None of this means a high neuroticism score is a health sentence. It means that managing your stress response is more important for you than it is for someone who naturally stays calm, and that the payoff from stress-reduction practices is potentially larger.

The Link to Anxiety and Depression

Neuroticism is the single strongest personality predictor of anxiety and mood disorders. A major meta-analysis found that the cross-sectional association between neuroticism and anxiety or mood disorders ranged from moderate to very large, with effect sizes up to 2.0 for some conditions. Even after controlling for existing symptoms, neuroticism at age 18 still predicted the development of anxiety and depressive disorders three years later.

The genetic overlap is striking. Twin studies show that the genetic correlation between neuroticism and anxiety or depressive disorders ranges from 0.58 to 0.82, meaning a large portion of the genes that influence neuroticism also influence vulnerability to these conditions. Environmental correlations, by contrast, are much smaller (0.05 to 0.27). This suggests that the link between neuroticism and mental health conditions is largely baked into shared biology, not just a matter of stressful experiences causing both.

High neuroticism doesn’t mean you’ll develop a clinical disorder. Many highly neurotic people never do. But it does mean you’re playing on a field with a steeper slope, and proactive mental health habits carry more weight.

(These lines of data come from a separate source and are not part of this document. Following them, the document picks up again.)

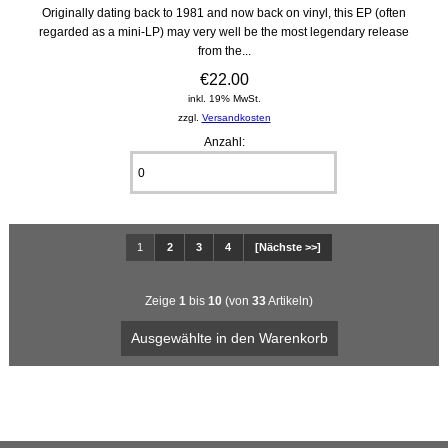
Originally dating back to 1981 and now back on vinyl, this EP (often
regarded as a mini-LP) may very well be the most legendary release
from the...
€22.00
inkl. 19% MwSt.
zzgl.
Versandkosten
Anzahl:
1
2
3
4
[Nächste >>]
Zeige
1
bis
10
(von
33
Artikeln)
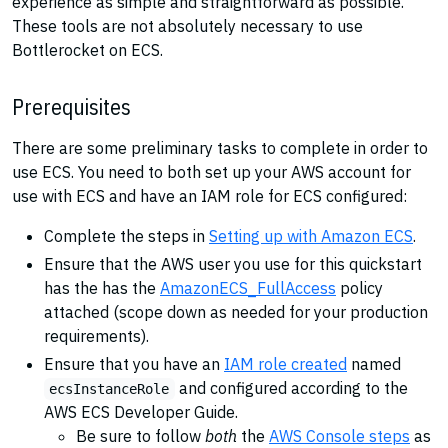
experience as simple and straightforward as possible.
These tools are not absolutely necessary to use
Bottlerocket on ECS.
Prerequisites
There are some preliminary tasks to complete in order to
use ECS. You need to both set up your AWS account for
use with ECS and have an IAM role for ECS configured:
Complete the steps in
Setting up with Amazon ECS
.
Ensure that the AWS user you use for this quickstart
has the has the
AmazonECS_FullAccess
policy
attached (scope down as needed for your production
requirements).
Ensure that you have an
IAM role created
named
and configured according to the
ecsInstanceRole
AWS ECS Developer Guide.
Be sure to follow
both
the
AWS Console steps
as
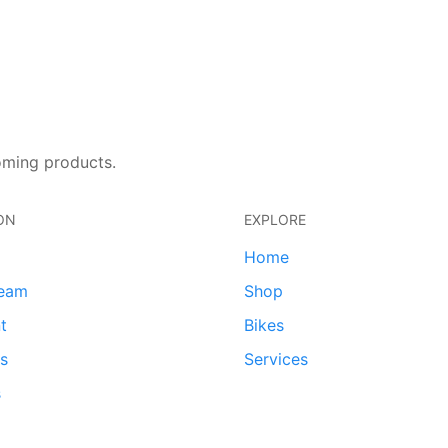
oming products.
ON
EXPLORE
Home
team
Shop
t
Bikes
ds
Services
s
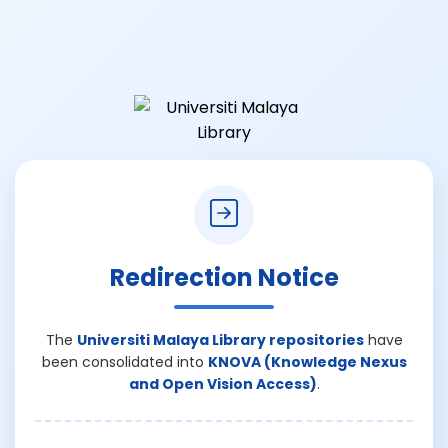
Redirection Notice
The
Universiti Malaya Library repositories
have
been consolidated into
KNOVA (Knowledge Nexus
and Open Vision Access)
.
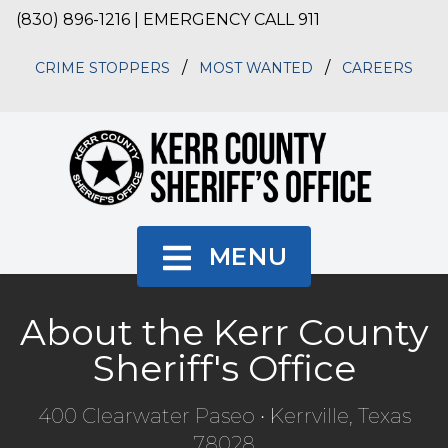
(830) 896-1216 | EMERGENCY CALL 911
/
/
CRIME STOPPERS
MOST WANTED
CAREERS
MENU
About the Kerr County
Sheriff's Office
400 Clearwater Paseo • Kerrville, Texas
78028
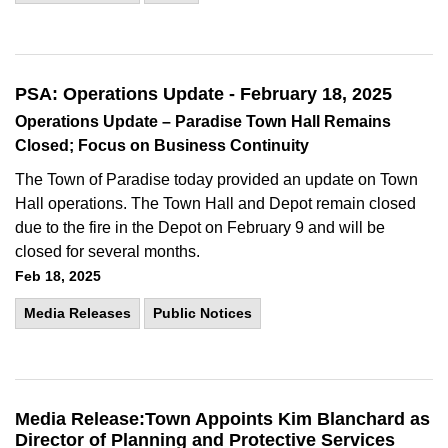
PSA: Operations Update - February 18, 2025
Operations Update – Paradise Town Hall Remains
Closed; Focus on Business Continuity
The Town of Paradise today provided an update on Town
Hall operations. The Town Hall and Depot remain closed
due to the fire in the Depot on February 9 and will be
closed for several months.
Feb 18, 2025
Media Releases
Public Notices
Media Release:Town Appoints Kim Blanchard as
Director of Planning and Protective Services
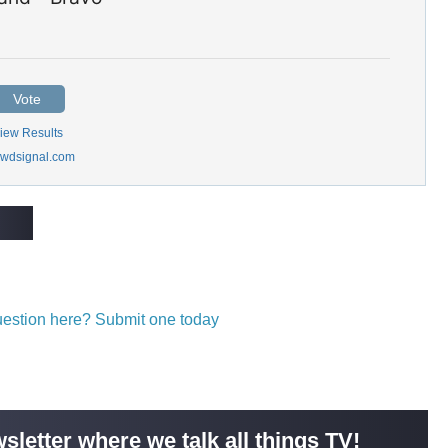
Vote
iew Results
wdsignal.com
question here? Submit one today
sletter where we talk all things TV!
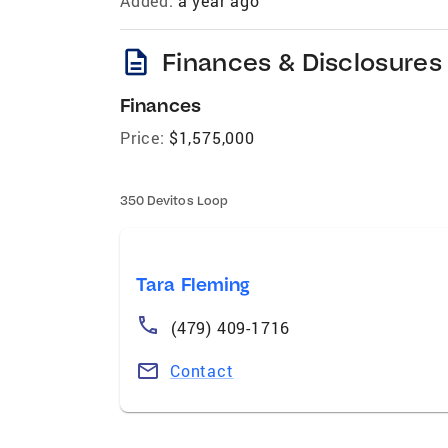
Added:
a year ago
description
Finances & Disclosures
Finances
Price:
$1,575,000
350 Devitos Loop
Tara Fleming
(479) 409-1716
Contact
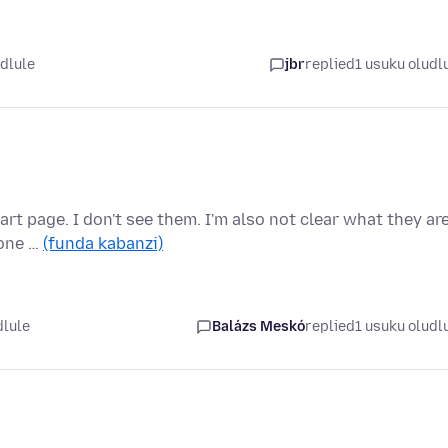
idlule
jbr
replied
1 usuku oludl
rt page. I don't see them. I'm also not clear what they ar
 one …
(funda kabanzi)
dlule
Balázs Meskó
replied
1 usuku oludl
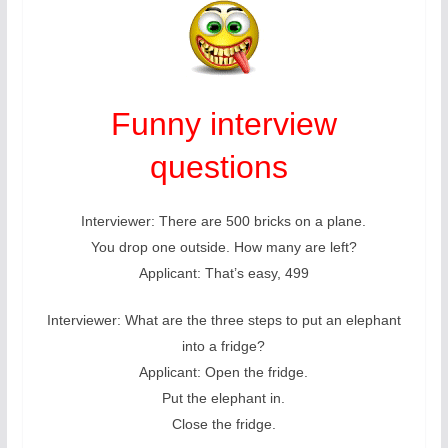
Funny interview
questions
Interviewer: There are 500 bricks on a plane.
You drop one outside. How many are left?
Applicant: That’s easy, 499
Interviewer: What are the three steps to put an elephant
into a fridge?
Applicant: Open the fridge.
Put the elephant in.
Close the fridge.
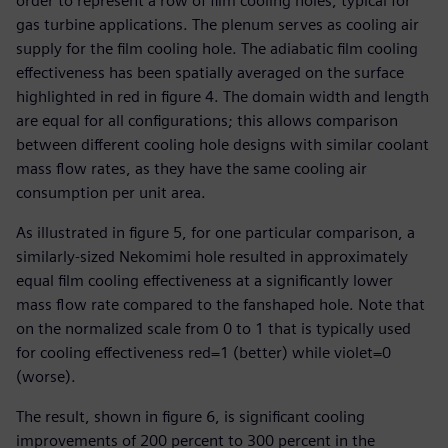
order to represent a row of film cooling holes, typical for
gas turbine applications. The plenum serves as cooling air
supply for the film cooling hole. The adiabatic film cooling
effectiveness has been spatially averaged on the surface
highlighted in red in figure 4. The domain width and length
are equal for all configurations; this allows comparison
between different cooling hole designs with similar coolant
mass flow rates, as they have the same cooling air
consumption per unit area.
As illustrated in figure 5, for one particular comparison, a
similarly-sized Nekomimi hole resulted in approximately
equal film cooling effectiveness at a significantly lower
mass flow rate compared to the fanshaped hole. Note that
on the normalized scale from 0 to 1 that is typically used
for cooling effectiveness red=1 (better) while violet=0
(worse).
The result, shown in figure 6, is significant cooling
improvements of 200 percent to 300 percent in the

Lowering Your Neuroticism Score

Neuroticism is partially hardwired, but it’s not fixed. Therapy can produce real, lasting reductions in neuroticism scores. One particularly relevant approach is a cognitive behavioral treatment called the Unified Protocol, designed to target the emotional patterns that drive neuroticism rather than individual symptoms like panic or sadness. In a randomized trial, participants who completed 16 weeks of this treatment showed significantly lower neuroticism than both a waitlist group and a group receiving traditional symptom-focused therapy. Crucially, these reductions held even after accounting for changes in depression and anxiety symptoms, suggesting the treatment was shifting the underlying trait, not just improving mood temporarily.

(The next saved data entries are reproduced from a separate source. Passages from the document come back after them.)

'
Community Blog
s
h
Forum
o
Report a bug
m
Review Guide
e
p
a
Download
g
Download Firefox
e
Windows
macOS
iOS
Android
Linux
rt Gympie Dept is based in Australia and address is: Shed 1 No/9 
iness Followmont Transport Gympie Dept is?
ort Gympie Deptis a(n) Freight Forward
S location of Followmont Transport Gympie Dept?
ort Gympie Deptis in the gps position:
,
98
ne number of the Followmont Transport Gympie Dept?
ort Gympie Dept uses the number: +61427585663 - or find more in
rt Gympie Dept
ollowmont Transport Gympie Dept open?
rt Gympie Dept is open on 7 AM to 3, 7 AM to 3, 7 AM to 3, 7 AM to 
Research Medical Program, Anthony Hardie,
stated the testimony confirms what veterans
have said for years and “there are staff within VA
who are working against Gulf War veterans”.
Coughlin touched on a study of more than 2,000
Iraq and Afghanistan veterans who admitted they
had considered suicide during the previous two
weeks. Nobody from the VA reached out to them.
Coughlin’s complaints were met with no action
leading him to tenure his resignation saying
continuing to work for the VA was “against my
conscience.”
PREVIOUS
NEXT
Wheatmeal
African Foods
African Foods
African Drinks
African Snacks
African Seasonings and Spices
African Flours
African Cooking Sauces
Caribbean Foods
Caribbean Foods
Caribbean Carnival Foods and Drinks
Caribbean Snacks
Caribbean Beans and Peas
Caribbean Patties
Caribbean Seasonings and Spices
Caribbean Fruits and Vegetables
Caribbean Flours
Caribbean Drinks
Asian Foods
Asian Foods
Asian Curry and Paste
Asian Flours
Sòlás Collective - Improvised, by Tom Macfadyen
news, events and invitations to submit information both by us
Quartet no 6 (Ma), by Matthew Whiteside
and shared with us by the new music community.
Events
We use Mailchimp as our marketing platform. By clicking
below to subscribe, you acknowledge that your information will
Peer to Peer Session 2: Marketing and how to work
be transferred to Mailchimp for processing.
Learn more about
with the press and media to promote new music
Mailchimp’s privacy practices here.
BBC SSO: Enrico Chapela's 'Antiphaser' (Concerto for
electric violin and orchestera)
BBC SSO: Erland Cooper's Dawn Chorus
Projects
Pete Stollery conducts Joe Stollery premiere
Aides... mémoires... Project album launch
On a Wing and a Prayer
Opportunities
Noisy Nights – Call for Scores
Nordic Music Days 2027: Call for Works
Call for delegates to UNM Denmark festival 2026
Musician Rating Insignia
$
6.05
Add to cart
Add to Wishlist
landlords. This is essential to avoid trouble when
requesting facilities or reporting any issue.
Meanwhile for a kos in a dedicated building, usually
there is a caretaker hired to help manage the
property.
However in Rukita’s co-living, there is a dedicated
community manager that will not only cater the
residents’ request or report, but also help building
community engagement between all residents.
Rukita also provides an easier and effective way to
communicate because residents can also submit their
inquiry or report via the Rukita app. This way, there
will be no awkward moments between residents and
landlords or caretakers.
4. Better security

The core skill involved is learning to observe strong emotions without automatically trying to suppress or escape them. When you habitually avoid or fight negative feelings, you paradoxically make them more frequent and intense over time. Training yourself to sit with discomfort, notice it without judgment, and let it pass naturally can, over months, reduce how often and how strongly negative emotions fire in the first place. Mindfulness-based practices build the same skill.

Regular physical activity, consistent sleep, and reducing alcohol (which temporarily calms anxiety but increases emotional reactivity in the rebound period) all help stabilize the stress-response systems that run hotter in people with high neuroticism. These aren’t cures. They’re ongoing maintenance for a nervous system that needs more active management than average.